Section 487.3707 Definitions; Terms and Conditions of Conversion or Exchange.

MI Comp L § 487.3707 (2019) (N/A)
Copy with citation
Copy as parenthetical citation

Sec. 707.

(1) As used in this section:

(a) “Consolidation agreement” means an agreement entered into among an existing bank or an existing association, a new bank, and new holding company that provides both of the following:

(i) That the existing bank or existing association and the new bank will be consolidated or merged.

(ii) That upon consummation of the consolidation or merger, the shares of capital stock of the existing bank or existing association will be converted into or exchanged for shares of the capital stock or other securities of the new holding company.

(b) “Existing association” means a stock association that is a party to a consolidation agreement and is engaged in the savings and loan business prior to the consolidation or merger provided for in the consolidation agreement.

(c) “Existing bank” means a savings bank, national banking association, or state chartered bank that is a party to a consolidation agreement and is engaged in the business of banking prior to the consolidation or merger provided for in the consolidation agreement.

(d) “New bank” means a savings bank that is a party to a consolidation agreement and is not engaged in the business of banking prior to the consummation of the consolidation or merger provided for in the consolidation agreement.

(e) “New holding company” means a corporation that is not a savings bank, association, or national banking association and as to which all of the following apply:

(i) The corporation is a party to a consolidation agreement.

(ii) Prior to its acquisition of an existing bank or existing association under the consolidation agreement, the corporation does not have control of a bank, an association, or national banking association and has not transacted any business except business incidental to its organization and to the entering into, and performance of, the consolidation agreement.

(iii) Upon consummation of the consolidation or merger provided for in the consolidation agreement, the corporation will become a bank holding company.

(iv) Immediately after its acquisition of an existing bank or existing association pursuant to the consolidation agreement, the corporation will not have control of more than 1 savings bank.

(v) Prior to the acquisition of an existing bank or existing association under the consolidation agreement, the corporation is not, and immediately after acquisition of control of the existing bank or existing association will not be, controlled by a bank holding company.

(f) “Control” means control as defined in section 2 of the bank holding company act of 1956, 12 U.S.C. 1841.

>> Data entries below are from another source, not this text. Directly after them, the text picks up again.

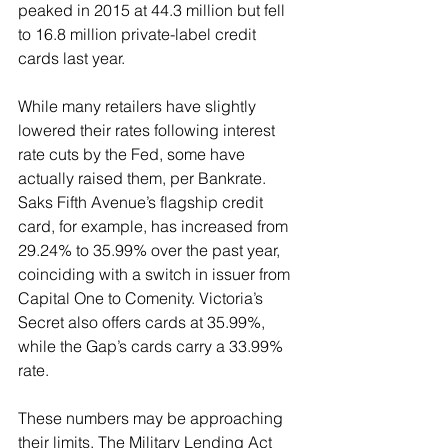
peaked in 2015 at 44.3 million but fell 
to 16.8 million private-label credit 
cards last year.
While many retailers have slightly 
lowered their rates following interest 
rate cuts by the Fed, some have 
actually raised them, per Bankrate. 
Saks Fifth Avenue’s flagship credit 
card, for example, has increased from 
29.24% to 35.99% over the past year, 
coinciding with a switch in issuer from 
Capital One to Comenity. Victoria’s 
Secret also offers cards at 35.99%, 
while the Gap’s cards carry a 33.99% 
rate.
These numbers may be approaching 
their limits. The Military Lending Act 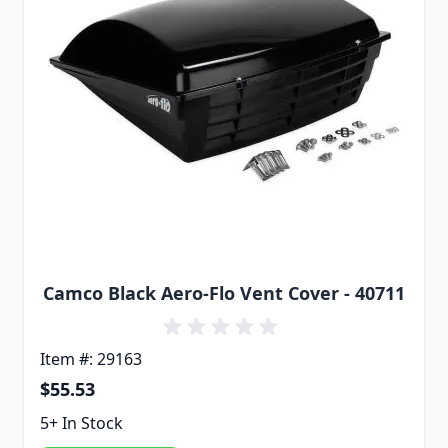
Camco Black Aero-Flo Vent Cover - 40711
Item #: 29163
$55.53
5+ In Stock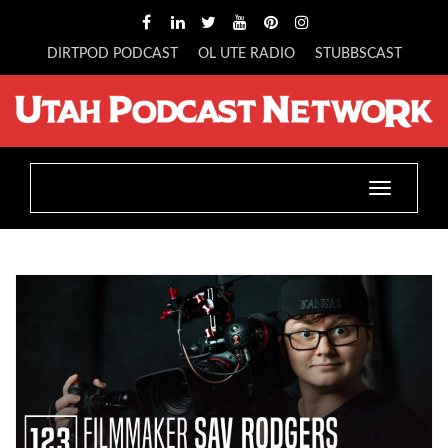
DIRTPOD PODCAST
OL UTE RADIO
STUBBSCAST
Toggle
navigatio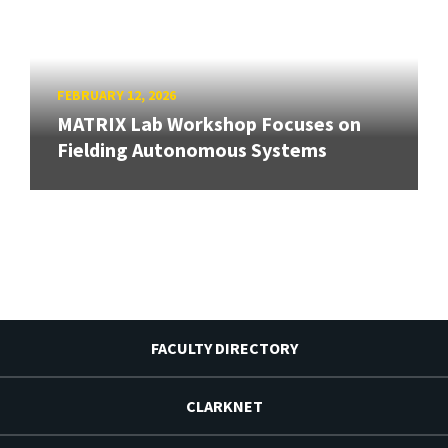
FEBRUARY 12, 2026
MATRIX Lab Workshop Focuses on
Fielding Autonomous Systems
FACULTY DIRECTORY
CLARKNET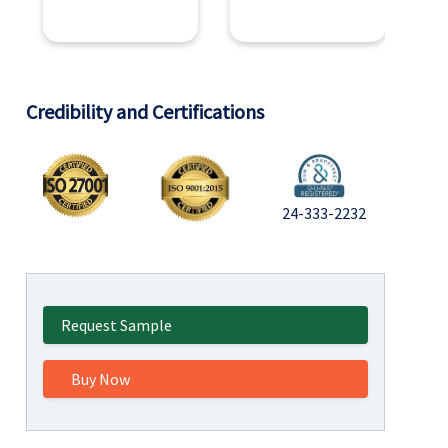
Credibility and Certifications
24-333-2232
Request Sample
Buy Now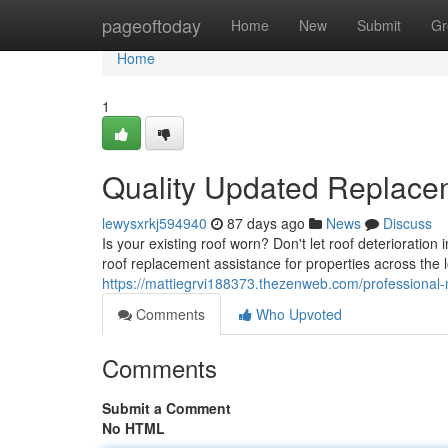
Home
pageoftoday
Home
New
Submit
Gr
Home
1
Quality Updated Replace
lewysxrkj594940
87 days ago
News
Discuss
Is your existing roof worn? Don't let roof deteriorati
roof replacement assistance for properties across the l
https://mattiegrvi188373.thezenweb.com/professional
Comments
Who Upvoted
Comments
Submit a Comment
No HTML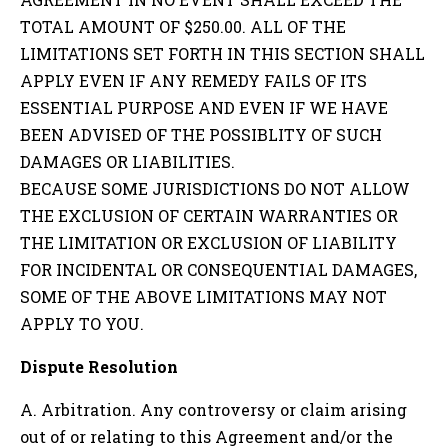
TOTAL AMOUNT OF $250.00. ALL OF THE
LIMITATIONS SET FORTH IN THIS SECTION SHALL
APPLY EVEN IF ANY REMEDY FAILS OF ITS
ESSENTIAL PURPOSE AND EVEN IF WE HAVE
BEEN ADVISED OF THE POSSIBLITY OF SUCH
DAMAGES OR LIABILITIES.
BECAUSE SOME JURISDICTIONS DO NOT ALLOW
THE EXCLUSION OF CERTAIN WARRANTIES OR
THE LIMITATION OR EXCLUSION OF LIABILITY
FOR INCIDENTAL OR CONSEQUENTIAL DAMAGES,
SOME OF THE ABOVE LIMITATIONS MAY NOT
APPLY TO YOU.
Dispute Resolution
A. Arbitration. Any controversy or claim arising
out of or relating to this Agreement and/or the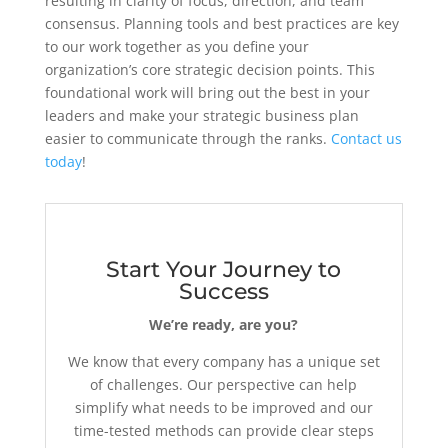
resulting in clarity of focus, direction, and team
consensus. Planning tools and best practices are key
to our work together as you define your
organization’s core strategic decision points. This
foundational work will bring out the best in your
leaders and make your strategic business plan
easier to communicate through the ranks.
Contact us
today
!
Start Your Journey to
Success
We’re ready, are you?
We know that every company has a unique set
of challenges. Our perspective can help
simplify what needs to be improved and our
time-tested methods can provide clear steps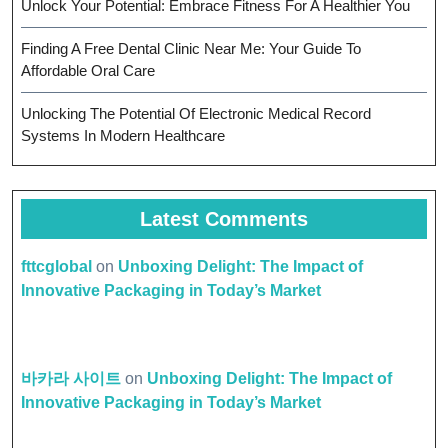
Unlock Your Potential: Embrace Fitness For A Healthier You
Finding A Free Dental Clinic Near Me: Your Guide To
Affordable Oral Care
Unlocking The Potential Of Electronic Medical Record
Systems In Modern Healthcare
Latest Comments
fttcglobal
on
Unboxing Delight: The Impact of
Innovative Packaging in Today’s Market
바카라 사이트
on
Unboxing Delight: The Impact of
Innovative Packaging in Today’s Market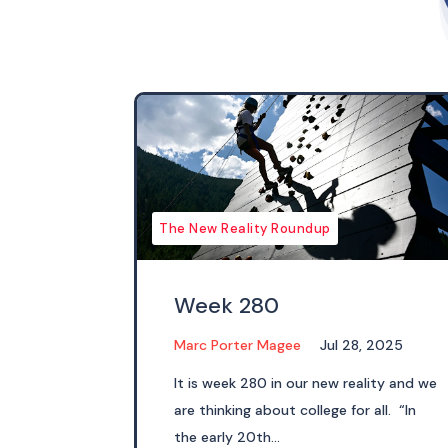
The New Reality Roundup
Week 280
Marc Porter Magee
Jul 28, 2025
It is week 280 in our new reality and we
are thinking about college for all. “In
the early 20th...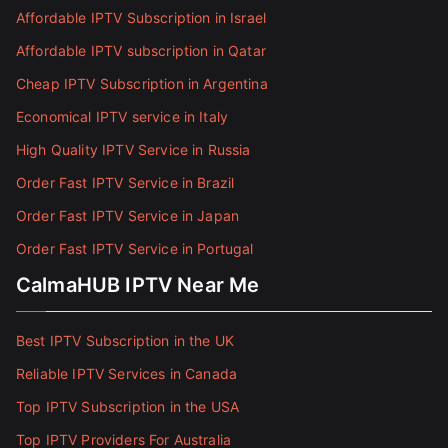
Affordable IPTV Subscription in Israel
Affordable IPTV subscription in Qatar
Cheap IPTV Subscription in Argentina
Economical IPTV service in Italy
High Quality IPTV Service in Russia
Order Fast IPTV Service in Brazil
Order Fast IPTV Service in Japan
Order Fast IPTV Service in Portugal
CalmaHUB IPTV Near Me
Best IPTV Subscription in the UK
Reliable IPTV Services in Canada
Top IPTV Subscription in the USA
Top IPTV Providers For Australia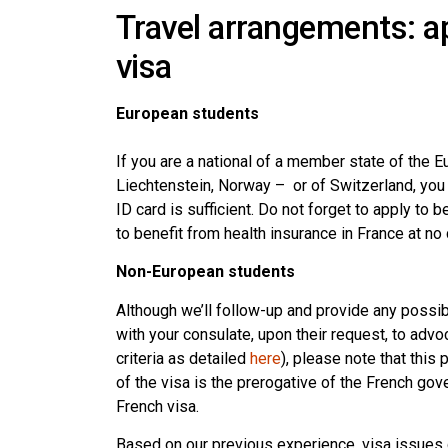
Travel arrangements: ap
visa
European students
If you are a national of a member state of the 
Liechtenstein, Norway – or of Switzerland, you a
ID card is sufficient. Do not forget to apply to b
to benefit from health insurance in France at no 
Non-European students
Although we’ll follow-up and provide any possib
with your consulate, upon their request, to advo
criteria as detailed
here
), please note that this
of the visa is the prerogative of the French go
French visa.
Based on our previous experience, visa issues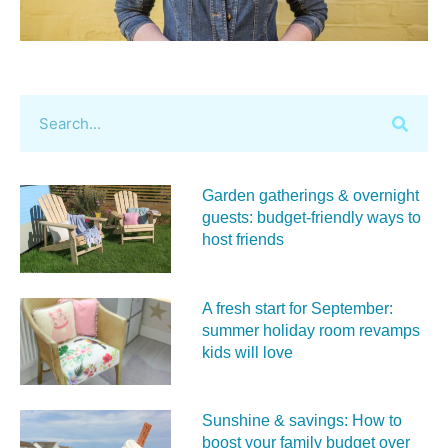
Garden gatherings & overnight
guests: budget-friendly ways to
host friends
A fresh start for September:
summer holiday room revamps
kids will love
Sunshine & savings: How to
boost your family budget over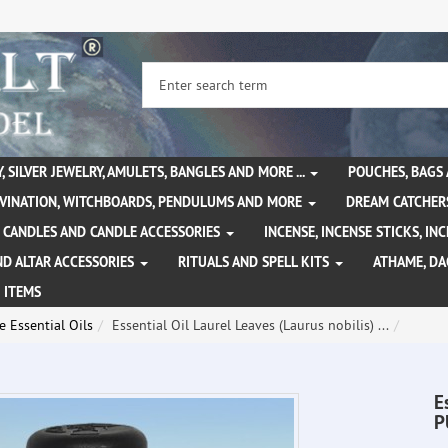
, SILVER JEWELRY, AMULETS, BANGLES AND MORE ...
POUCHES, BAGS
IVINATION, WITCHBOARDS, PENDULUMS AND MORE
DREAM CATCHER
CANDLES AND CANDLE ACCESSORIES
INCENSE, INCENSE STICKS, I
ND ALTAR ACCESSORIES
RITUALS AND SPELL KITS
ATHAME, D
 ITEMS
 Essential Oils
Essential Oil Laurel Leaves (Laurus nobilis) ...
E
P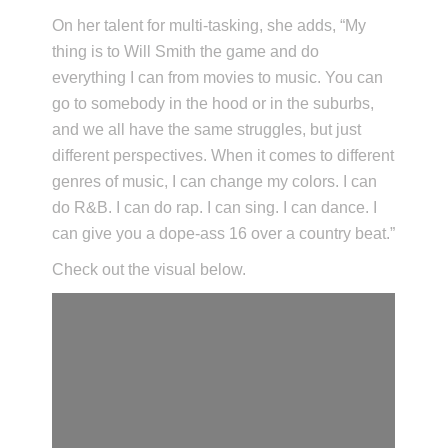
On her talent for multi-tasking, she adds, “My
thing is to Will Smith the game and do
everything I can from movies to music. You can
go to somebody in the hood or in the suburbs,
and we all have the same struggles, but just
different perspectives. When it comes to different
genres of music, I can change my colors. I can
do R&B. I can do rap. I can sing. I can dance. I
can give you a dope-ass 16 over a country beat.”
Check out the visual below.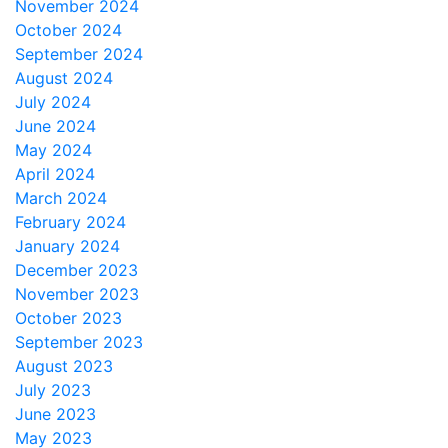
November 2024
October 2024
September 2024
August 2024
July 2024
June 2024
May 2024
April 2024
March 2024
February 2024
January 2024
December 2023
November 2023
October 2023
September 2023
August 2023
July 2023
June 2023
May 2023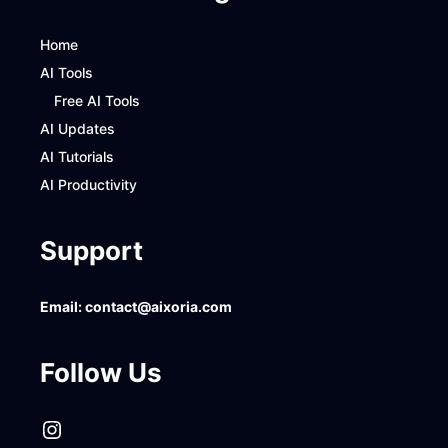
Home
AI Tools
Free AI Tools
AI Updates
AI Tutorials
AI Productivity
Support
Email:
contact@aixoria.com
Follow Us
Instagram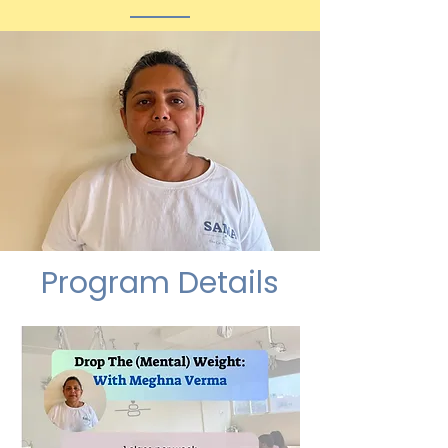
Program Details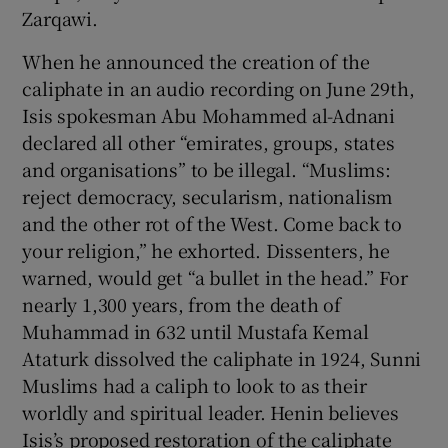
Zarqawi.
When he announced the creation of the
caliphate in an audio recording on June 29th,
Isis spokesman Abu Mohammed al-Adnani
declared all other “emirates, groups, states
and organisations” to be illegal. “Muslims:
reject democracy, secularism, nationalism
and the other rot of the West. Come back to
your religion,” he exhorted. Dissenters, he
warned, would get “a bullet in the head.” For
nearly 1,300 years, from the death of
Muhammad in 632 until Mustafa Kemal
Ataturk dissolved the caliphate in 1924, Sunni
Muslims had a caliph to look to as their
worldly and spiritual leader. Henin believes
Isis’s proposed restoration of the caliphate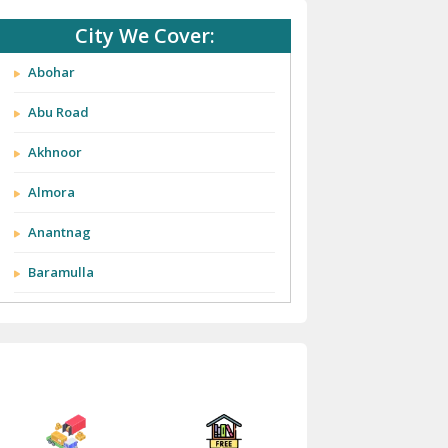
City We Cover:
Abohar
Abu Road
Akhnoor
Almora
Anantnag
Baramulla
Barnala
Batala
Bathinda
Bazpur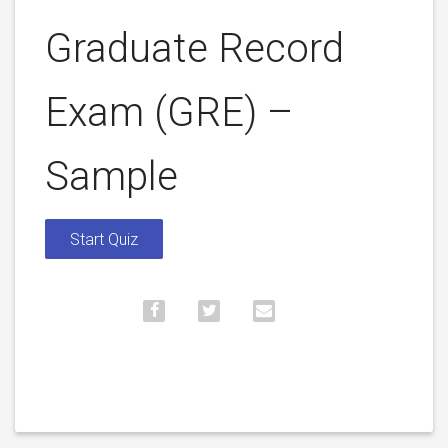
Graduate Record
Exam (GRE) –
Sample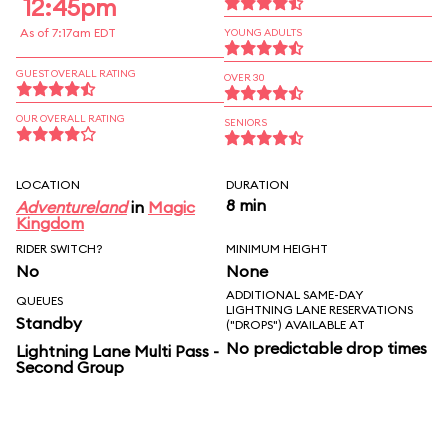
12:45pm
As of 7:17am EDT
YOUNG ADULTS
GUEST OVERALL RATING
OVER 30
OUR OVERALL RATING
SENIORS
LOCATION
DURATION
8 min
Adventureland
in
Magic
Kingdom
RIDER SWITCH?
MINIMUM HEIGHT
No
None
ADDITIONAL SAME-DAY
QUEUES
LIGHTNING LANE RESERVATIONS
Standby
("DROPS") AVAILABLE AT
No predictable drop times
Lightning Lane Multi Pass -
Second Group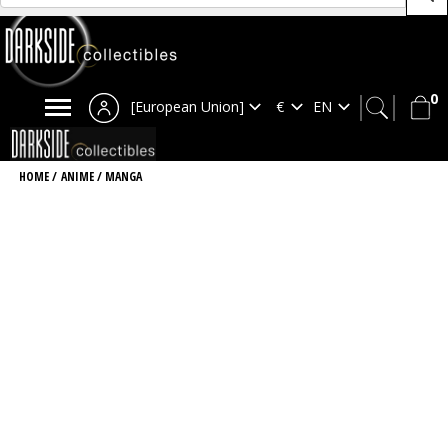
0
[European Union]
HOME
/
ANIME / MANGA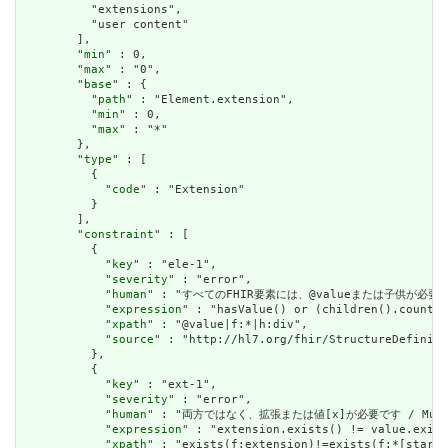
          "extensions",

          "user content"

        ],

        "
min
" : 0,

        "
max
" : "0",

        "
base
" : {

          "
path
" : "Element.extension",

          "
min
" : 0,

          "
max
" : "*"

        },

        "
type
" : [

          {

            "
code
" : "Extension"

          }

        ],

        "
constraint
" : [

          {

            "
key
" : "ele-1",

            "
severity
" : "error",

            "
human
" : "すべてのFHIR要素には、@valueまたは子供が必要です / A
            "
expression
" : "hasValue() or (children().count()
            "
xpath
" : "@value|f:*|h:div",

            "
source
" : "http://hl7.org/fhir/StructureDefiniti
          },

          {

            "
key
" : "ext-1",

            "
severity
" : "error",

            "
human
" : "両方ではなく、拡張または値[x]が必要です / Must have
            "
expression
" : "extension.exists() != value.exist
            "
xpath
" : "exists(f:extension)!=exists(f:*[starts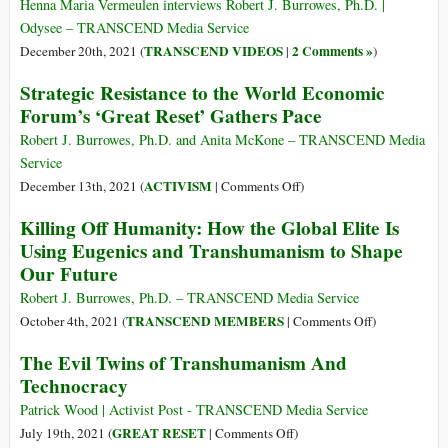
Es
Henna Maria Vermeulen interviews Robert J. Burrowes, Ph.D. |
‘ahora
Odysee – TRANSCEND Media Service
o
TRANSCEND VIDEOS
2 Comments »
December 20th, 2021 (
|
)
nunca’
Strategic Resistance to the World Economic
en
Forum’s ‘Great Reset’ Gathers Pace
la
larga
Robert J. Burrowes, Ph.D. and Anita McKone – TRANSCEND Media
guerra
Service
contra
on
ACTIVISM
December 13th, 2021 (
|
Comments Off
)
el
Strategic
homo
Killing Off Humanity: How the Global Elite Is
Resistance
sapiens
Using Eugenics and Transhumanism to Shape
to
Our Future
the
World
Robert J. Burrowes, Ph.D. – TRANSCEND Media Service
Economic
on
TRANSCEND MEMBERS
October 4th, 2021 (
|
Comments Off
)
Forum’s
Killing
The Evil Twins of Transhumanism And
‘Great
Off
Technocracy
Reset’
Humanity:
Gathers
How
Patrick Wood | Activist Post - TRANSCEND Media Service
Pace
the
on
GREAT RESET
July 19th, 2021 (
|
Comments Off
)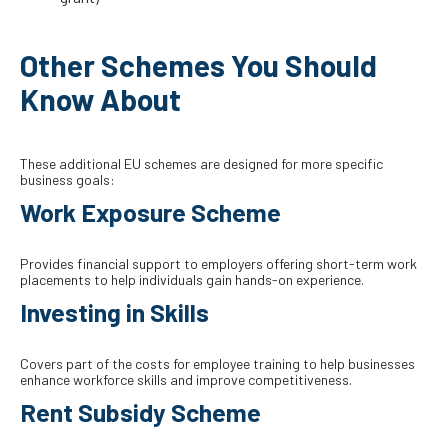
Other Schemes You Should
Know About
These additional EU schemes are designed for more specific
business goals:
Work Exposure Scheme
Provides financial support to employers offering short-term work
placements to help individuals gain hands-on experience.
Investing in Skills
Covers part of the costs for employee training to help businesses
enhance workforce skills and improve competitiveness.
Rent Subsidy Scheme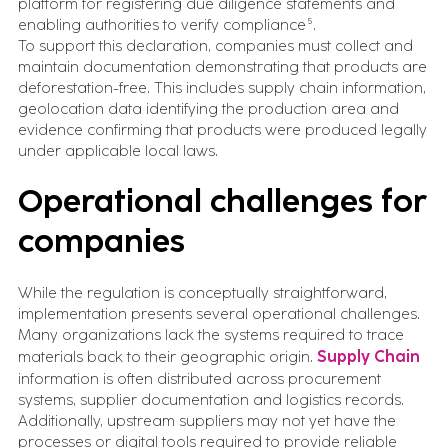
platform for registering due diligence statements and
enabling authorities to verify compliance⁵.
To support this declaration, companies must collect and
maintain documentation demonstrating that products are
deforestation-free. This includes supply chain information,
geolocation data identifying the production area and
evidence confirming that products were produced legally
under applicable local laws.
Operational challenges for
companies
While the regulation is conceptually straightforward,
implementation presents several operational challenges.
Many organizations lack the systems required to trace
materials back to their geographic origin.
Supply Chain
information is often distributed across procurement
systems, supplier documentation and logistics records.
Additionally, upstream suppliers may not yet have the
processes or digital tools required to provide reliable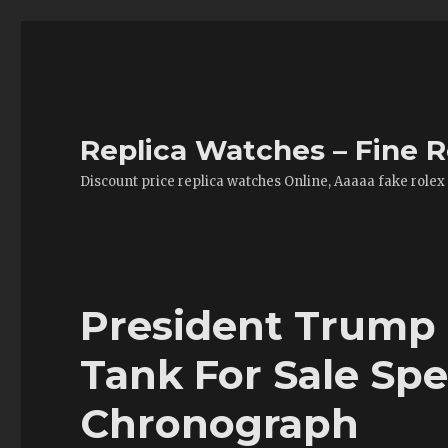
Replica Watches – Fine R
Discount price replica watches Online, Aaaaa fake rolex
President Trump 
Tank For Sale Sp
Chronograph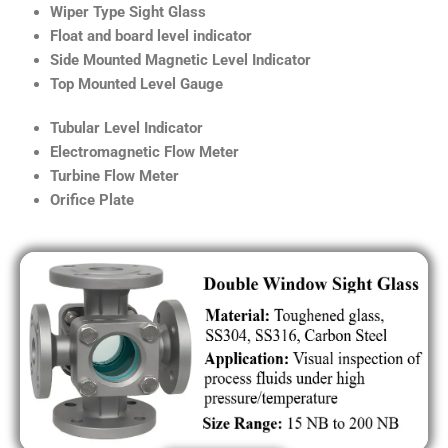
Wiper Type Sight Glass
Float and board level indicator
Side Mounted Magnetic Level Indicator
Top Mounted Level Gauge
Tubular Level Indicator
Electromagnetic Flow Meter
Turbine Flow Meter
Orifice Plate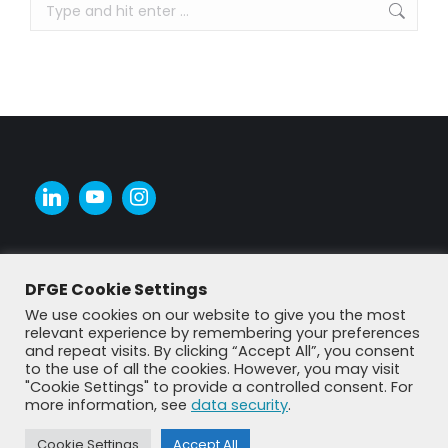
Search:
DFGE Cookie Settings
We use cookies on our website to give you the most
relevant experience by remembering your preferences
and repeat visits. By clicking “Accept All”, you consent
to the use of all the cookies. However, you may visit
"Cookie Settings" to provide a controlled consent. For
more information, see
data security
.
© DFGE 2026. All rights reserved.
Previously used menu 1
Cookie Settings
Accept All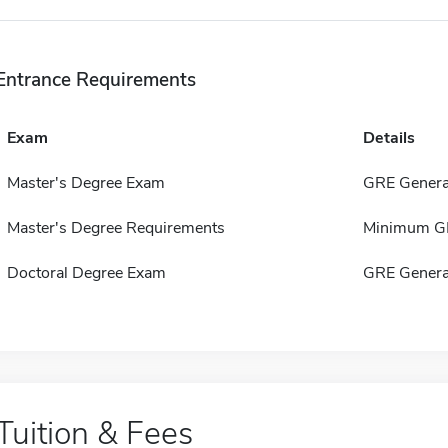
Entrance Requirements
Exam
Details
Master's Degree Exam
GRE Genera
Master's Degree Requirements
Minimum GPA
Doctoral Degree Exam
GRE Genera
Tuition & Fees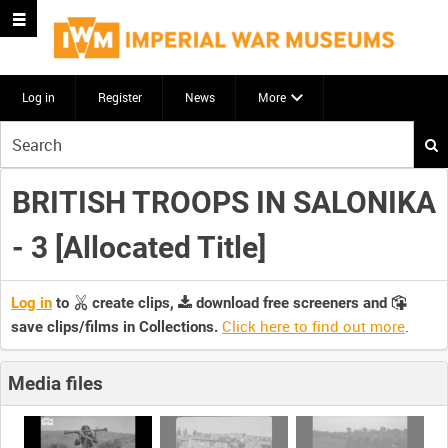
Log in
Register
News
More
Start
your
search
BRITISH TROOPS IN SALONIKA
here
- 3 [Allocated Title]
Log in
to
create clips,
download free screeners and
Click here to find out more
.
save clips/films in Collections.
Media files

(2) A new holding company may apply to the commissioner for approval of the terms and conditions of the issuance of the shares or other securities of the new holding company into which the shares of an existing bank or existing association are to be converted, or for which the shares of the existing bank or existing association are to be exchanged, under a consolidation agreement, and for approval of the terms and conditions of the conversion or exchange. The application for approval shall be in a form, contain information, and be accompanied by documents as shall be required by the commissioner. Within 30 days after the application is filed, the commissioner shall conduct a hearing upon the fairness of the terms and conditions at which all persons to whom it is proposed to issue the securities in the conversion or exchange shall have the right to appear. Within 20 days after the hearing, the commissioner shall either approve or disapprove the terms and conditions of the issuance and of the conversion or exchange. This subsection shall not be construed to require a new holding company to apply for or obtain the approval of the commissioner of the terms and conditions of the issuance and conversion or exchange of securities provided for in a consolidation agreement or to make unlawful any transaction that is lawful without regard to this subsection.